I have an OPNSense router with two wan connections (ue0 and ue1), both are effectively identical, behind the OPNsense network are a few client machines that need access to IP’s behind my remote server (debian) which has a single wan (very fast) connection (enp34s0).

my ‘dream’ solution here is having a machine on local LAN with Zerotier client (gigabit lan connection) connecting into the Zerotier SD-WAN, and using OPNSense to then relay via a load balanced uplink to the remote server.
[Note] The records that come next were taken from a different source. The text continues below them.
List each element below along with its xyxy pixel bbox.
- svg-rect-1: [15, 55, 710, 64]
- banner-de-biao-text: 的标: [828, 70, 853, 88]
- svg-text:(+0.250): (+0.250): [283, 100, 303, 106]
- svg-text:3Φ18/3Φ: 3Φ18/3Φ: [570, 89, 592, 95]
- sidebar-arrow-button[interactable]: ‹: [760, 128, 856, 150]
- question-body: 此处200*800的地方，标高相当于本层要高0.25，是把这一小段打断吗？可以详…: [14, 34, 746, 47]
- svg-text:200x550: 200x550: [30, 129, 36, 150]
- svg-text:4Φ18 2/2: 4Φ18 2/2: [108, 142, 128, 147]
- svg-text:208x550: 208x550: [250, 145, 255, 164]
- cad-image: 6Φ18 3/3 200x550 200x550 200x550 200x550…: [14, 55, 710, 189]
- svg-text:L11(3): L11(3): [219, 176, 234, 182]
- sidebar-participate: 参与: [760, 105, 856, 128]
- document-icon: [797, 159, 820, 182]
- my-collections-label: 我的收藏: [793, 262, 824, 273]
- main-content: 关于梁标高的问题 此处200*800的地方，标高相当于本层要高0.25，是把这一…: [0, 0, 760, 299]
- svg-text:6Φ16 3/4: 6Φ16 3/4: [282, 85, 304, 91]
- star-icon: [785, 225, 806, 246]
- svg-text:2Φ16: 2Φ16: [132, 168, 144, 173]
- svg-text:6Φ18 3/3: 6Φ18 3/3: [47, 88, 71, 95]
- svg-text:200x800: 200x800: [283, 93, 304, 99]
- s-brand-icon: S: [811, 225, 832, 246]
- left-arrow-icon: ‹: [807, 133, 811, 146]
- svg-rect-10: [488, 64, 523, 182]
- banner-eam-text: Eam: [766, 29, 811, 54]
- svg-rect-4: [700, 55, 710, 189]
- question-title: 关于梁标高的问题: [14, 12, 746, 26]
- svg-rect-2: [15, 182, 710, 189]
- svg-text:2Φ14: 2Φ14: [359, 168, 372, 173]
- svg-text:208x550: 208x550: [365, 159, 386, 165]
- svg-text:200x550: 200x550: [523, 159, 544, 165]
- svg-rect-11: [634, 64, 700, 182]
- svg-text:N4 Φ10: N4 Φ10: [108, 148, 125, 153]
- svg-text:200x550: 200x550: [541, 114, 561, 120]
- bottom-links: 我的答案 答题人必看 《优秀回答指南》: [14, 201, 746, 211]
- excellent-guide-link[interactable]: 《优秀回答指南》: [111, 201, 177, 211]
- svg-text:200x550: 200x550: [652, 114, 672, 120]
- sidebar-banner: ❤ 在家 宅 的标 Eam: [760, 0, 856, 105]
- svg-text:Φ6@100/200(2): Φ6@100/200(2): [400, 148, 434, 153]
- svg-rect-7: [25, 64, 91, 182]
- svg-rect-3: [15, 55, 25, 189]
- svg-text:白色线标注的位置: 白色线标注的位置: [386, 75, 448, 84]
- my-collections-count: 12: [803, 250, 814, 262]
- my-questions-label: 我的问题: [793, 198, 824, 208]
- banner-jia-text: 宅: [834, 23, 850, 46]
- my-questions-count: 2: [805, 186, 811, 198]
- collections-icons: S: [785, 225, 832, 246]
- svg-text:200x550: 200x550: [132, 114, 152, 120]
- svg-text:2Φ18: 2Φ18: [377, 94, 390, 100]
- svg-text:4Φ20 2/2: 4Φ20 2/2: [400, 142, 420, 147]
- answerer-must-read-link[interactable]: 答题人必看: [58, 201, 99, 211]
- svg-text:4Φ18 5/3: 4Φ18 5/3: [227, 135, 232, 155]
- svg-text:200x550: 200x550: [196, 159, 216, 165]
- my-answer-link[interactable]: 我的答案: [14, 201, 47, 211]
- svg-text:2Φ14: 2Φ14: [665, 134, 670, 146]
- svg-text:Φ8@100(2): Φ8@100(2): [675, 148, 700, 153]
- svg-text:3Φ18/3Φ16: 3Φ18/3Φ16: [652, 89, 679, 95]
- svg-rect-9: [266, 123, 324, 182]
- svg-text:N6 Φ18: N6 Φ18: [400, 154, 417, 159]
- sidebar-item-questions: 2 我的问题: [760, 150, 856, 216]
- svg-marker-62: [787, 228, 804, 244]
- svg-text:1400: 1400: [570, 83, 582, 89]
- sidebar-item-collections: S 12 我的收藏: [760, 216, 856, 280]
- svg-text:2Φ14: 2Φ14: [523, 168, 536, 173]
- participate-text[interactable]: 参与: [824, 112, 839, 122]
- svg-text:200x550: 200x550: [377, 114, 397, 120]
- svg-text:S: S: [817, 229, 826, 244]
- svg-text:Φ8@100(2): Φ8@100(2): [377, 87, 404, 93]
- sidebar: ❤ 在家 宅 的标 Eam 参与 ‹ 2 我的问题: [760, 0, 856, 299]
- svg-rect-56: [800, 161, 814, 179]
in my setup are (for now) 3 machines:
435365ab46 (OPNsense, dual wan)
64198ff193 (Lan client, behind OPNSense)
8ed670dc1b (Remote server)

From how I have read everything, for the first phase (just getting a bonded connection to remote server) however, even after a switch to 1.6.1 the bonding commands are not working as in the documentation?
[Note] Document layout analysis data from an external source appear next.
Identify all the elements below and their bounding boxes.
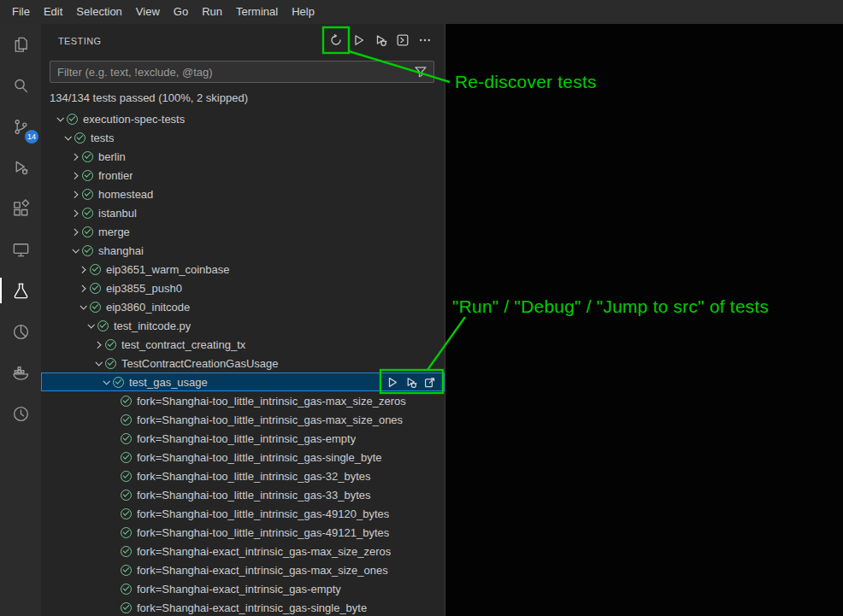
tree-row[interactable]: fork=Shanghai-exact_intrinsic_gas-max_si… bbox=[41, 560, 445, 579]
tree-row[interactable]: test_gas_usage bbox=[41, 373, 445, 391]
chevron-down-icon[interactable] bbox=[53, 109, 67, 128]
chevron-right-icon[interactable] bbox=[68, 222, 82, 241]
chevron-placeholder bbox=[107, 579, 121, 598]
debug-all-tests-button[interactable] bbox=[370, 30, 391, 50]
tree-row[interactable]: fork=Shanghai-too_little_intrinsic_gas-s… bbox=[41, 448, 445, 466]
tree-row[interactable]: fork=Shanghai-too_little_intrinsic_gas-m… bbox=[41, 410, 445, 429]
test-passed-icon bbox=[82, 189, 93, 200]
tree-row[interactable]: istanbul bbox=[41, 203, 445, 222]
activity-bar-item-extensions[interactable] bbox=[0, 188, 41, 229]
chevron-down-icon[interactable] bbox=[61, 128, 74, 147]
tree-row[interactable]: test_initcode.py bbox=[41, 316, 445, 335]
chevron-down-icon[interactable] bbox=[68, 241, 82, 260]
chevron-down-icon[interactable] bbox=[76, 297, 90, 316]
activity-bar-item-pie-chart[interactable] bbox=[0, 311, 41, 352]
more-actions-button[interactable] bbox=[415, 30, 435, 50]
chevron-right-icon[interactable] bbox=[68, 166, 82, 185]
tree-row[interactable]: fork=Shanghai-exact_intrinsic_gas-single… bbox=[41, 598, 445, 616]
test-passed-icon bbox=[67, 114, 78, 125]
tree-row[interactable]: eip3860_initcode bbox=[41, 297, 445, 316]
filter-input[interactable] bbox=[50, 61, 434, 83]
activity-bar-item-run-and-debug[interactable] bbox=[0, 147, 41, 188]
test-passed-icon bbox=[121, 452, 132, 463]
chevron-placeholder bbox=[107, 466, 121, 485]
test-passed-icon bbox=[105, 339, 116, 350]
test-passed-icon bbox=[113, 377, 124, 388]
chevron-right-icon[interactable] bbox=[68, 203, 82, 222]
source-control-badge: 14 bbox=[25, 130, 38, 144]
activity-bar-item-clock[interactable] bbox=[0, 393, 41, 434]
tree-row[interactable]: shanghai bbox=[41, 241, 445, 260]
tree-row-label: test_gas_usage bbox=[129, 376, 208, 389]
tree-row[interactable]: tests bbox=[41, 128, 445, 147]
tree-row[interactable]: frontier bbox=[41, 166, 445, 185]
docker-icon bbox=[11, 363, 31, 383]
menu-item-go[interactable]: Go bbox=[167, 0, 195, 24]
menu-item-edit[interactable]: Edit bbox=[37, 0, 69, 24]
menu-item-view[interactable]: View bbox=[129, 0, 167, 24]
activity-bar-item-testing[interactable] bbox=[0, 270, 41, 311]
tree-row-label: fork=Shanghai-too_little_intrinsic_gas-e… bbox=[137, 432, 356, 445]
tree-row[interactable]: execution-spec-tests bbox=[41, 109, 445, 128]
show-output-icon bbox=[396, 33, 410, 47]
tree-row[interactable]: fork=Shanghai-too_little_intrinsic_gas-m… bbox=[41, 391, 445, 410]
tree-row[interactable]: fork=Shanghai-too_little_intrinsic_gas-4… bbox=[41, 504, 445, 523]
tree-row[interactable]: fork=Shanghai-exact_intrinsic_gas-max_si… bbox=[41, 542, 445, 560]
tree-row-label: fork=Shanghai-too_little_intrinsic_gas-m… bbox=[137, 414, 403, 426]
activity-bar-item-remote-explorer[interactable] bbox=[0, 229, 41, 270]
tree-row[interactable]: merge bbox=[41, 222, 445, 241]
run-all-tests-button[interactable] bbox=[348, 30, 368, 50]
activity-bar-item-explorer[interactable] bbox=[0, 24, 41, 65]
tree-row[interactable]: fork=Shanghai-exact_intrinsic_gas-empty bbox=[41, 579, 445, 598]
chevron-down-icon[interactable] bbox=[99, 373, 113, 391]
test-tree: execution-spec-teststestsberlinfrontierh… bbox=[41, 109, 445, 616]
chevron-down-icon[interactable] bbox=[84, 316, 97, 335]
tree-row[interactable]: homestead bbox=[41, 185, 445, 203]
chevron-placeholder bbox=[107, 410, 121, 429]
chevron-right-icon[interactable] bbox=[76, 279, 90, 297]
tree-row-label: frontier bbox=[98, 169, 133, 182]
test-passed-icon bbox=[105, 358, 116, 369]
tree-row[interactable]: eip3651_warm_coinbase bbox=[41, 260, 445, 279]
test-passed-icon bbox=[121, 490, 132, 501]
test-passed-icon bbox=[121, 602, 132, 613]
menu-item-help[interactable]: Help bbox=[285, 0, 321, 24]
search-icon bbox=[11, 76, 31, 96]
chevron-right-icon[interactable] bbox=[91, 335, 105, 354]
run-test-button[interactable] bbox=[383, 373, 400, 390]
debug-all-icon bbox=[374, 33, 387, 47]
menu-item-run[interactable]: Run bbox=[195, 0, 229, 24]
tree-row-label: merge bbox=[98, 226, 130, 238]
tree-row[interactable]: test_contract_creating_tx bbox=[41, 335, 445, 354]
test-passed-icon bbox=[121, 471, 132, 482]
chevron-right-icon[interactable] bbox=[68, 185, 82, 203]
chevron-placeholder bbox=[107, 542, 121, 560]
show-output-button[interactable] bbox=[392, 30, 413, 50]
tree-row[interactable]: fork=Shanghai-too_little_intrinsic_gas-e… bbox=[41, 429, 445, 448]
chevron-down-icon[interactable] bbox=[91, 354, 105, 373]
chevron-right-icon[interactable] bbox=[76, 260, 90, 279]
debug-test-button[interactable] bbox=[402, 373, 419, 390]
tree-row[interactable]: eip3855_push0 bbox=[41, 279, 445, 297]
filter-funnel-icon[interactable] bbox=[414, 65, 427, 79]
menu-item-selection[interactable]: Selection bbox=[69, 0, 128, 24]
tree-row-label: test_contract_creating_tx bbox=[121, 338, 245, 351]
tree-row[interactable]: fork=Shanghai-too_little_intrinsic_gas-4… bbox=[41, 523, 445, 542]
tree-row[interactable]: berlin bbox=[41, 147, 445, 166]
menu-item-file[interactable]: File bbox=[5, 0, 37, 24]
activity-bar-item-source-control[interactable]: 14 bbox=[0, 106, 41, 147]
go-to-test-button[interactable] bbox=[421, 373, 438, 390]
activity-bar-item-search[interactable] bbox=[0, 65, 41, 106]
files-icon bbox=[11, 35, 31, 55]
testing-beaker-icon bbox=[11, 281, 31, 301]
tree-row[interactable]: fork=Shanghai-too_little_intrinsic_gas-3… bbox=[41, 485, 445, 504]
tree-row-label: test_initcode.py bbox=[114, 320, 191, 332]
refresh-tests-button[interactable] bbox=[326, 30, 346, 50]
chevron-placeholder bbox=[107, 504, 121, 523]
tree-row[interactable]: TestContractCreationGasUsage bbox=[41, 354, 445, 373]
tree-row[interactable]: fork=Shanghai-too_little_intrinsic_gas-3… bbox=[41, 466, 445, 485]
test-passed-icon bbox=[90, 302, 101, 313]
chevron-right-icon[interactable] bbox=[68, 147, 82, 166]
activity-bar-item-docker[interactable] bbox=[0, 352, 41, 393]
menu-item-terminal[interactable]: Terminal bbox=[229, 0, 285, 24]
root@OPNsense:~ # zerotier-cli status
200 info 435365ab46 1.6.1 ONLINE
root@OPNsense:~ # zerotier-cli bond 8ed670dc1b enable
zerotier-cli bond <peerId> enable
root@OPNsense:~ #

root@fi ~ # zerotier-cli status
200 info 8ed670dc1b 1.6.1 ONLINE
root@fi ~ # zerotier-cli bond 435365ab46 enable
zerotier-cli bond <peerId> enable
root@fi ~ #

I have also (on OPNSense side) tried with a local JSON’d configuration:

{
    "settings": {
        "defaultBondingPolicy": "myPolicy",
        "myPolicy": { "balancePolicy": "flow-dynamic" },
		"policies": {
			"myPolicy": {
				"links": {
					"ue0": {
						"ipvPref": 4,
						"failoverTo": "ue1",
						"mode": "primary",
						"enabled": true
					},
					"ue1": {
						"ipvPref": 4,
						"failoverTo": "ue0",
						"mode": "primary",
						"enabled": true
					}
				}
			}
		},
	    "peerSpecificBonds": { "8ed670dc1b":"myPolicy" }

    }
}

from frankensteining various parts of documentation… and zerotier-cli simply hangs after it’s added (so something obv wrong in my configuration)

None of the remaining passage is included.